**YOUR ASSIGNMENT**
As the answer, give every line of the records that includes the word "This".

**DATA PROVIDED**
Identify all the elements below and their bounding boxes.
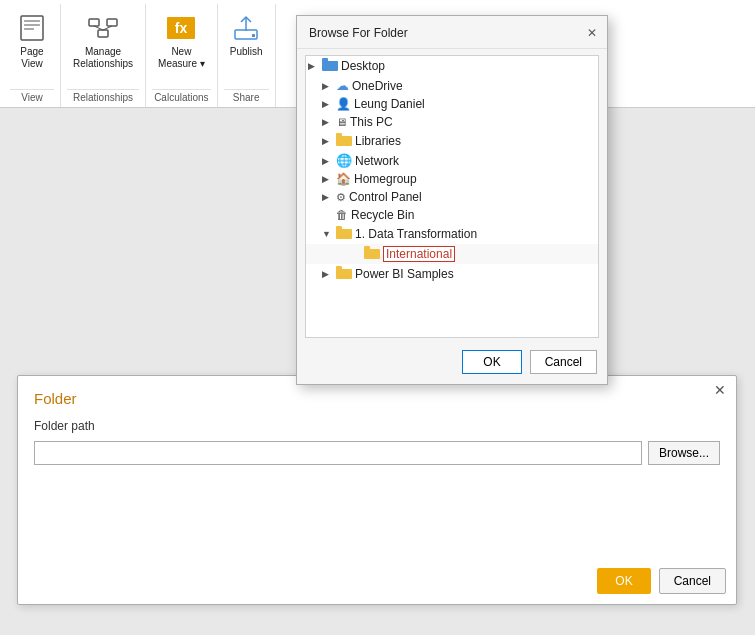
ribbon-group-relationships: ManageRelationships Relationships bbox=[61, 4, 146, 107]
recycle-bin-icon: 🗑 bbox=[336, 208, 348, 222]
tree-item-data-transformation[interactable]: ▼ 1. Data Transformation bbox=[306, 224, 598, 244]
manage-relationships-icon bbox=[87, 12, 119, 44]
svg-rect-14 bbox=[322, 61, 338, 71]
tree-label-this-pc: This PC bbox=[350, 115, 393, 129]
ribbon-group-view: PageView View bbox=[4, 4, 61, 107]
svg-rect-16 bbox=[336, 136, 352, 146]
svg-rect-13 bbox=[252, 34, 255, 37]
tree-label-onedrive: OneDrive bbox=[352, 79, 403, 93]
tree-arrow: ▶ bbox=[308, 61, 322, 71]
tree-item-power-bi-samples[interactable]: ▶ Power BI Samples bbox=[306, 264, 598, 284]
page-view-button[interactable]: PageView bbox=[10, 8, 54, 74]
publish-button[interactable]: Publish bbox=[224, 8, 269, 62]
tree-item-homegroup[interactable]: ▶ 🏠 Homegroup bbox=[306, 170, 598, 188]
tree-arrow: ▶ bbox=[322, 192, 336, 202]
ribbon-group-view-label: View bbox=[10, 89, 54, 107]
control-panel-icon: ⚙ bbox=[336, 191, 346, 204]
tree-label-network: Network bbox=[355, 154, 399, 168]
international-folder-icon bbox=[364, 246, 380, 262]
tree-arrow: ▼ bbox=[322, 229, 336, 239]
data-transformation-icon bbox=[336, 226, 352, 242]
svg-rect-1 bbox=[24, 20, 40, 22]
tree-item-libraries[interactable]: ▶ Libraries bbox=[306, 131, 598, 151]
tree-label-leung-daniel: Leung Daniel bbox=[354, 97, 425, 111]
tree-label-power-bi-samples: Power BI Samples bbox=[355, 267, 454, 281]
tree-label-recycle-bin: Recycle Bin bbox=[351, 208, 414, 222]
browse-dialog-footer: OK Cancel bbox=[297, 344, 607, 384]
folder-cancel-button[interactable]: Cancel bbox=[659, 568, 726, 594]
ribbon-group-share-label: Share bbox=[224, 89, 269, 107]
tree-item-recycle-bin[interactable]: 🗑 Recycle Bin bbox=[306, 206, 598, 224]
browse-cancel-button[interactable]: Cancel bbox=[530, 350, 597, 374]
tree-label-homegroup: Homegroup bbox=[354, 172, 417, 186]
home-icon: 🏠 bbox=[336, 172, 351, 186]
browse-ok-button[interactable]: OK bbox=[462, 350, 521, 374]
svg-rect-6 bbox=[98, 30, 108, 37]
tree-arrow: ▶ bbox=[322, 174, 336, 184]
folder-path-label: Folder path bbox=[18, 415, 736, 437]
ribbon-group-calculations: fx NewMeasure ▾ Calculations bbox=[146, 4, 218, 107]
tree-item-international[interactable]: International bbox=[306, 244, 598, 264]
tree-item-desktop[interactable]: ▶ Desktop bbox=[306, 56, 598, 76]
libraries-icon bbox=[336, 133, 352, 149]
page-view-label: PageView bbox=[20, 46, 43, 70]
network-icon: 🌐 bbox=[336, 153, 352, 168]
svg-rect-19 bbox=[336, 226, 342, 230]
person-icon: 👤 bbox=[336, 97, 351, 111]
ribbon-group-share: Publish Share bbox=[218, 4, 276, 107]
tree-label-libraries: Libraries bbox=[355, 134, 401, 148]
svg-rect-18 bbox=[336, 229, 352, 239]
tree-arrow: ▶ bbox=[322, 81, 336, 91]
tree-item-leung-daniel[interactable]: ▶ 👤 Leung Daniel bbox=[306, 95, 598, 113]
manage-relationships-button[interactable]: ManageRelationships bbox=[67, 8, 139, 74]
tree-item-control-panel[interactable]: ▶ ⚙ Control Panel bbox=[306, 188, 598, 206]
tree-arrow: ▶ bbox=[322, 269, 336, 279]
ribbon-group-calculations-label: Calculations bbox=[152, 89, 211, 107]
svg-rect-5 bbox=[107, 19, 117, 26]
new-measure-label: NewMeasure ▾ bbox=[158, 46, 205, 70]
svg-text:fx: fx bbox=[175, 20, 188, 36]
power-bi-samples-icon bbox=[336, 266, 352, 282]
folder-ok-button[interactable]: OK bbox=[597, 568, 650, 594]
tree-label-data-transformation: 1. Data Transformation bbox=[355, 227, 477, 241]
tree-arrow: ▶ bbox=[322, 136, 336, 146]
svg-rect-22 bbox=[336, 269, 352, 279]
folder-icon bbox=[322, 58, 338, 74]
svg-rect-2 bbox=[24, 24, 40, 26]
folder-path-input[interactable] bbox=[34, 441, 642, 465]
svg-rect-17 bbox=[336, 133, 342, 137]
tree-label-desktop: Desktop bbox=[341, 59, 385, 73]
svg-rect-15 bbox=[322, 58, 328, 62]
folder-browse-button[interactable]: Browse... bbox=[648, 441, 720, 465]
browse-dialog-title: Browse For Folder bbox=[309, 26, 408, 40]
tree-arrow: ▶ bbox=[322, 156, 336, 166]
folder-dialog-close-button[interactable]: ✕ bbox=[710, 380, 730, 400]
tree-arrow: ▶ bbox=[322, 99, 336, 109]
ribbon-group-relationships-label: Relationships bbox=[67, 89, 139, 107]
publish-icon bbox=[230, 12, 262, 44]
browse-dialog-close-button[interactable]: ✕ bbox=[583, 24, 601, 42]
svg-rect-23 bbox=[336, 266, 342, 270]
browse-titlebar: Browse For Folder ✕ bbox=[297, 16, 607, 49]
browse-tree[interactable]: ▶ Desktop ▶ ☁ OneDrive ▶ 👤 Leung Daniel … bbox=[305, 55, 599, 338]
computer-icon: 🖥 bbox=[336, 116, 347, 128]
onedrive-icon: ☁ bbox=[336, 78, 349, 93]
svg-rect-3 bbox=[24, 28, 34, 30]
tree-label-control-panel: Control Panel bbox=[349, 190, 422, 204]
new-measure-button[interactable]: fx NewMeasure ▾ bbox=[152, 8, 211, 74]
folder-dialog: ✕ Folder Folder path Browse... OK Cancel bbox=[17, 375, 737, 605]
browse-for-folder-dialog: Browse For Folder ✕ ▶ Desktop ▶ ☁ OneDri… bbox=[296, 15, 608, 385]
tree-label-international: International bbox=[383, 246, 455, 262]
tree-item-network[interactable]: ▶ 🌐 Network bbox=[306, 151, 598, 170]
tree-item-onedrive[interactable]: ▶ ☁ OneDrive bbox=[306, 76, 598, 95]
svg-rect-4 bbox=[89, 19, 99, 26]
page-view-icon bbox=[16, 12, 48, 44]
new-measure-icon: fx bbox=[165, 12, 197, 44]
tree-item-this-pc[interactable]: ▶ 🖥 This PC bbox=[306, 113, 598, 131]
tree-arrow: ▶ bbox=[322, 117, 336, 127]
publish-label: Publish bbox=[230, 46, 263, 58]
svg-rect-21 bbox=[364, 246, 370, 250]
svg-rect-20 bbox=[364, 249, 380, 259]
manage-relationships-label: ManageRelationships bbox=[73, 46, 133, 70]
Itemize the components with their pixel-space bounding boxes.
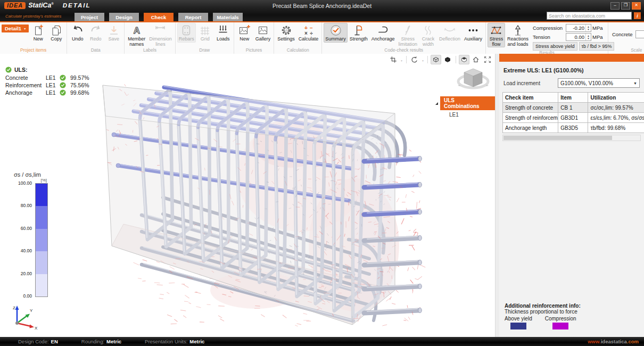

**RESPONSE BELOW**
tree-label-this-pc: This PC bbox=[350, 115, 393, 129]
tree-item-this-pc[interactable]: ▶ 🖥 This PC bbox=[306, 113, 598, 131]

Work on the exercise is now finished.